(Action item): Nothing but the lines from the one containing "декабря 2024 года" through the end of the entries below should be set down, each exactly as written.

[Data excerpts]

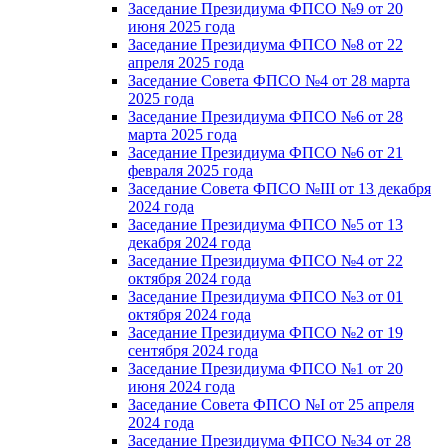
Заседание Президиума ФПСО №9 от 20
июня 2025 года
Заседание Президиума ФПСО №8 от 22
апреля 2025 года
Заседание Совета ФПСО №4 от 28 марта
2025 года
Заседание Президиума ФПСО №6 от 28
марта 2025 года
Заседание Президиума ФПСО №6 от 21
февраля 2025 года
Заседание Совета ФПСО №III от 13 декабря
2024 года
Заседание Президиума ФПСО №5 от 13
декабря 2024 года
Заседание Президиума ФПСО №4 от 22
октября 2024 года
Заседание Президиума ФПСО №3 от 01
октября 2024 года
Заседание Президиума ФПСО №2 от 19
сентября 2024 года
Заседание Президиума ФПСО №1 от 20
июня 2024 года
Заседание Совета ФПСО №I от 25 апреля
2024 года
Заседание Президиума ФПСО №34 от 28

(Solution to this task):
декабря 2024 года
Заседание Президиума ФПСО №4 от 22
октября 2024 года
Заседание Президиума ФПСО №3 от 01
октября 2024 года
Заседание Президиума ФПСО №2 от 19
сентября 2024 года
Заседание Президиума ФПСО №1 от 20
июня 2024 года
Заседание Совета ФПСО №I от 25 апреля
2024 года
Заседание Президиума ФПСО №34 от 28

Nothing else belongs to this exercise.